I did wish the book's layout included an indicator of where you were in the book. Yeh, I know I'm in the "Classes" part, but _which_ class? Is Ranger forward or back from here? But that's a book. The Playtest Hero Lab Online deal means I should still have 6 months of access and the core sources.

The DM was trying to figure out the new Resonance rules. He was having a hard time figuring out what items had to be attuned and which didn't. We found armor did, but apparently weapons don't?
 

mewzard

Explorer
I don't necessarily need the 5E balance, and I don't particularly mind that kobolds and rats quickly become irrelevant.

My concern, however, is if you can't have encounters outside your level band. If [party level]+10 is hopeless/suicidal that's okay, expected even, and not an issue since you instinctively can tell a level 4 and a level 14 apart.

But if [party level]+2 were to be borderline impossible that would make sandboxes entirely unfeasible, and it would only work as a videogame where you have the level 5-8 "zone" where you're assured of not stumbling across anything level 9 (and the likely TPK).


So, yeah, also hoping they saw reason there...

I mean, two levels over you would only be +2 more (bar anything higher in proficiencies). Certainly more of a challenge (harder to hit, more accurate), but not necessarily impossible.
 

Aldarc

Legend
I should say that none of it is yet making me not look forward to playing some PF2 — but unless it’s been dramatically streamlined somehow from what I saw with the playtest, I doubt it’ll be my go-to game. However, just hearing someone say, “does this action have the manipulate trait?” during a recent Glass Cannon Podcast makes me think this won’t be the case... 3 actions per turn and only three or four action types, good. Tons of keywords and conditions that won’t fit on one page of a cheat sheet, not so good (for me at least)...
IME, these terms offer a higher entry point for learning the system, but become fairly second nature after a few sessions of use.

But if [party level]+2 were to be borderline impossible that would make sandboxes entirely unfeasible, and it would only work as a videogame where you have the level 5-8 "zone" where you're assured of not stumbling across anything level 9 (and the likely TPK).
IMHO what makes a sandbox feasible is (1) the party has a rough idea of the relative power level of certain threats so they can make decisions accordingly about what they choose to engage in the world, and (2) that there are repercussions in the world for decisions made and decisions not made. It's this last point that is where you can still have a sandbox for a system like PF2. The world does not sit and wait on the PCs before progressing.
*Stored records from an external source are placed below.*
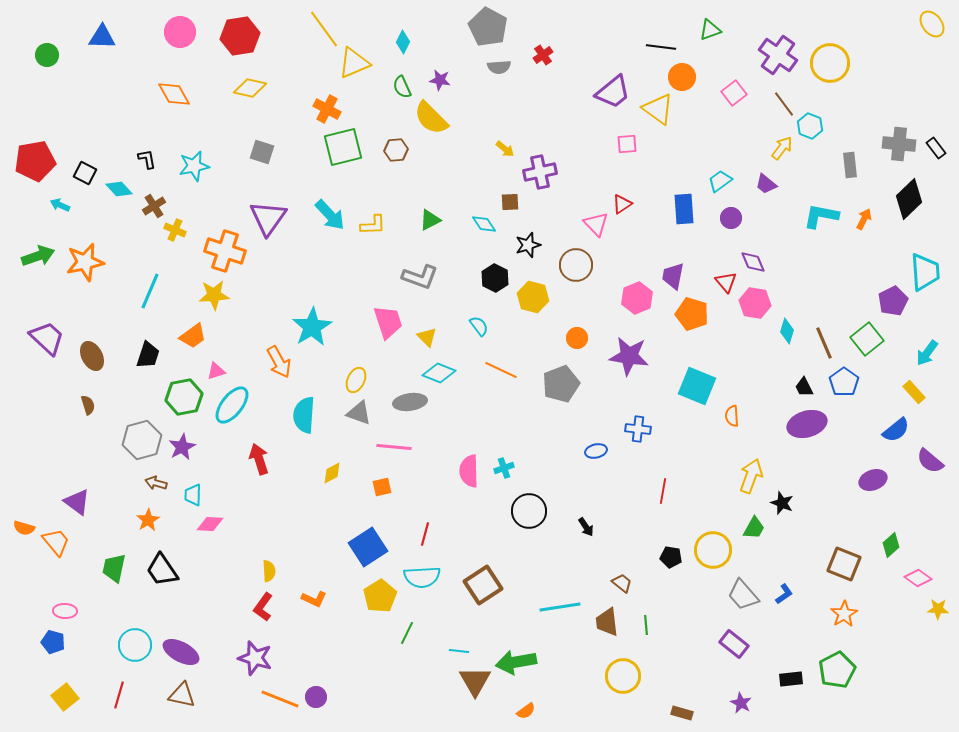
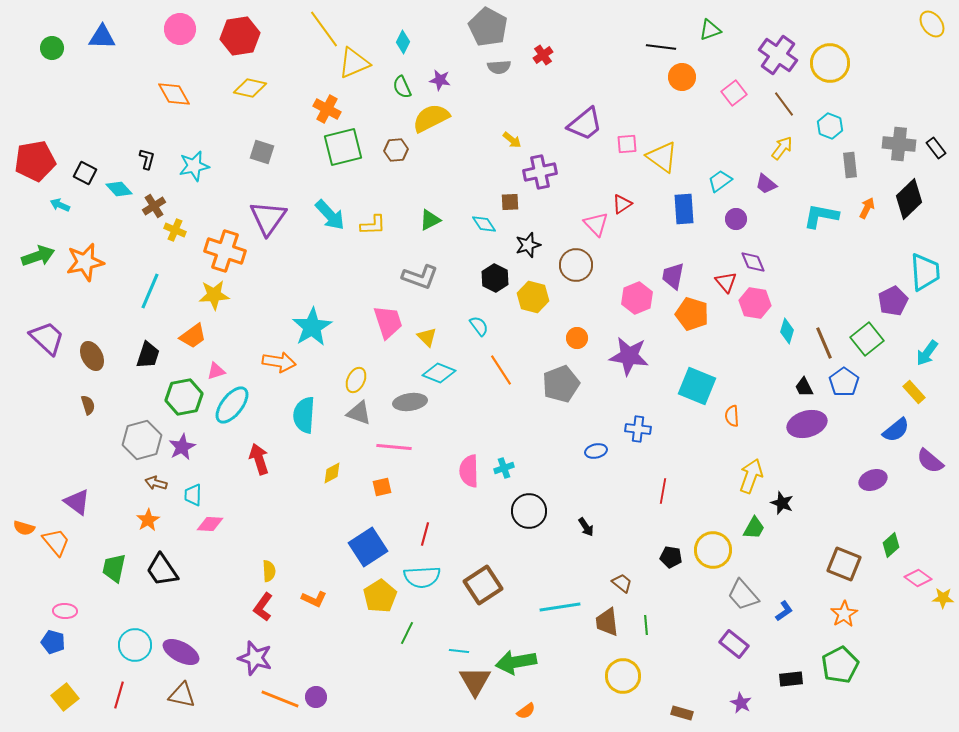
pink circle at (180, 32): moved 3 px up
green circle at (47, 55): moved 5 px right, 7 px up
purple trapezoid at (613, 92): moved 28 px left, 32 px down
yellow triangle at (658, 109): moved 4 px right, 48 px down
yellow semicircle at (431, 118): rotated 108 degrees clockwise
cyan hexagon at (810, 126): moved 20 px right
yellow arrow at (505, 149): moved 7 px right, 9 px up
black L-shape at (147, 159): rotated 25 degrees clockwise
purple circle at (731, 218): moved 5 px right, 1 px down
orange arrow at (864, 219): moved 3 px right, 11 px up
orange arrow at (279, 362): rotated 52 degrees counterclockwise
orange line at (501, 370): rotated 32 degrees clockwise
blue L-shape at (784, 594): moved 17 px down
yellow star at (938, 609): moved 5 px right, 11 px up
green pentagon at (837, 670): moved 3 px right, 5 px up
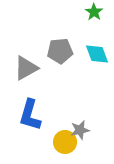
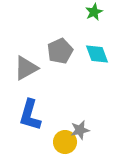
green star: rotated 12 degrees clockwise
gray pentagon: rotated 20 degrees counterclockwise
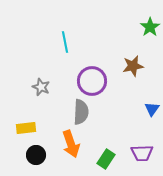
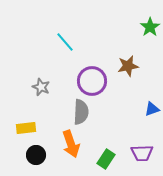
cyan line: rotated 30 degrees counterclockwise
brown star: moved 5 px left
blue triangle: rotated 35 degrees clockwise
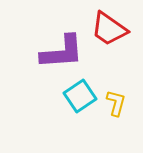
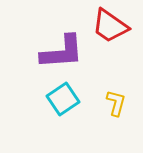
red trapezoid: moved 1 px right, 3 px up
cyan square: moved 17 px left, 3 px down
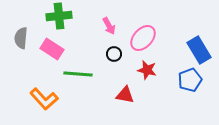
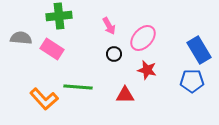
gray semicircle: rotated 90 degrees clockwise
green line: moved 13 px down
blue pentagon: moved 2 px right, 1 px down; rotated 20 degrees clockwise
red triangle: rotated 12 degrees counterclockwise
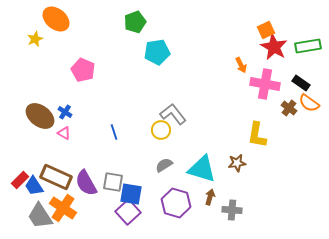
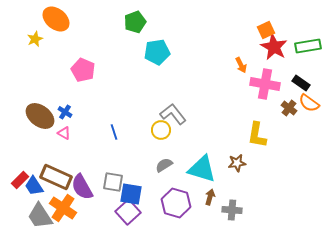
purple semicircle: moved 4 px left, 4 px down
If the PCs ignore an expedition to Candy Mountain in favor of dealing with an orc outpost, then that expedition will accidentally awaken an ancient dragon. If they deal with the expedition to Candy Mountain, then the orcs will continue pouring into the region unimpeded. Your success can also usher in new game states. You wipe out the bandits, but something worse takes over their old lair and uses it as a base. The BBEG may even move there and find something nefarious there that the PCs didn't uncover when they went through. A sandbox is a call and response of changing game states in the world. It does not require moving from one region to another.
 

CapnZapp

Legend
Yes. Thank you.

I meant that I want to populate my sandbox with various foes. Of varying levels.

If I could only choose PL+1 (and not PL+5, say) it would quicky become absurd.